General characteristics
- Class & type: 50-gun fourth-rate ship of the line
- Tons burthen: 621
- Length: 102 ft (31 m) (keel)
- Beam: 33 ft 10 in (10.31 m)
- Depth of hold: 14 ft 6 in (4.42 m)
- Sail plan: Full-rigged ship
- Armament: nominally 50 guns; actually carried 48 guns comprising 20 × 24-pounders, 2 culverins, 22 demi-culverins and 4 sakers

= HMS Saint Patrick =

Ship of the line of the Royal Navy

HMS Saint Patrick was a 50-gun fourth-rate ship of the line of the English Royal Navy. In 1665, during the Second Anglo-Dutch War, the Navy Committee of Parliament adopted a supplement to their 1664 Programme which provided for one third rate (Warspite) and three fourth rates. The King's chronic financial worries led to the cancellation of the contracts for two of the fourth rates, but the remaining vessel, awarded to Bristol shipbuilder Francis Bayley, was completed in barely a year at the contract price of £6 per ton, measuring slightly larger than her contract dimensions of 100 ft keel length and 32 ft 6 in breadth. Launched in May 1666 at Bristol, the ship proved an outstanding success as a fast, weatherly sailing warship.
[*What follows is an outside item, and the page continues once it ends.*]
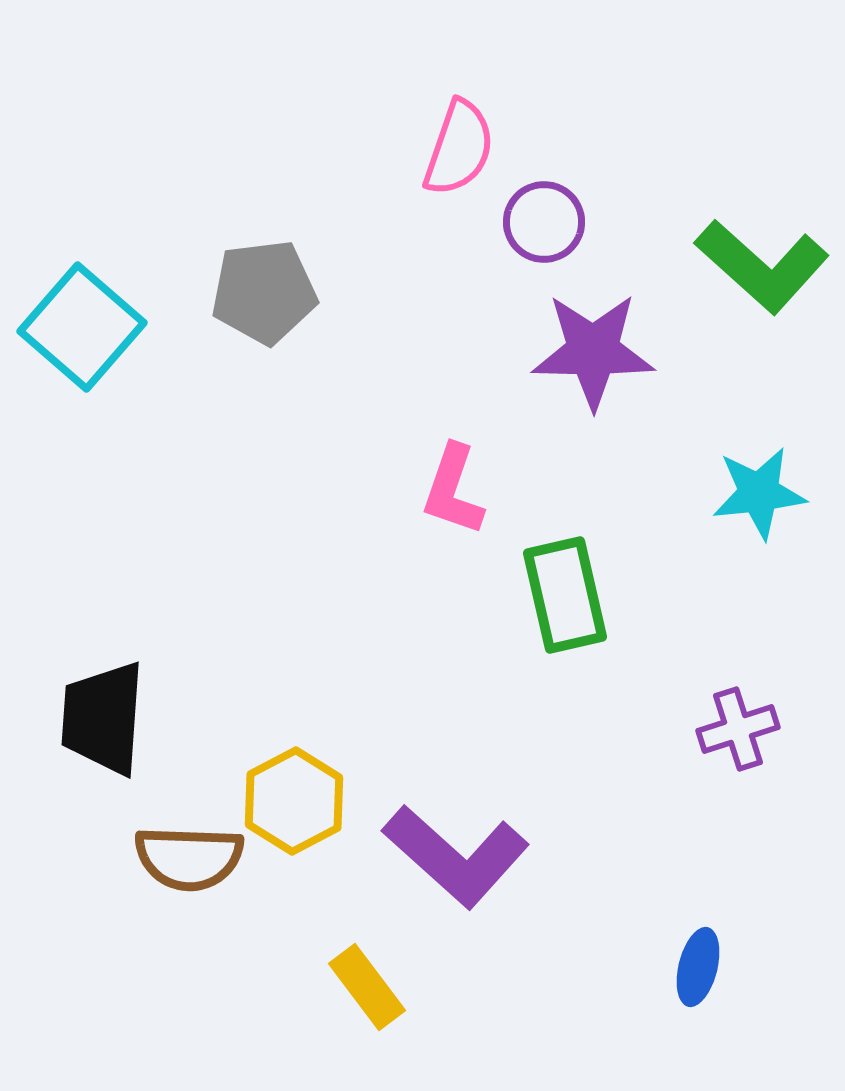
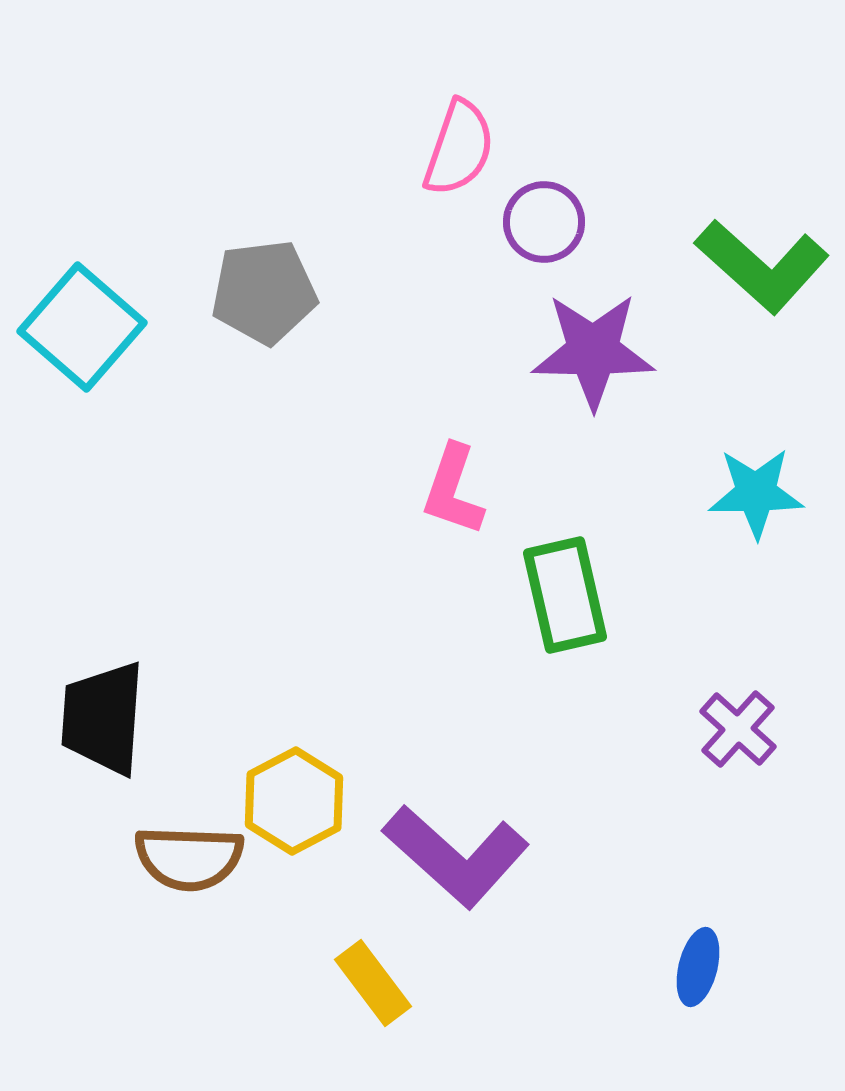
cyan star: moved 3 px left; rotated 6 degrees clockwise
purple cross: rotated 30 degrees counterclockwise
yellow rectangle: moved 6 px right, 4 px up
Commissioned a month after her launch under Captain Robert Saunders, the Saint Patrick joined Sir Robert Robinson's squadron on Christmas Day 1666. However, less than nine months after being launched, she was captured off the North Foreland on 5 February 1667 by the Dutch 34-gun Delft and 28-gun Shakerlo, after a battle which left Saunders and 8 of his crew dead and another 16 wounded. She was commissioned by the Dutch States Navy later in 1667 as the Zwanenburg.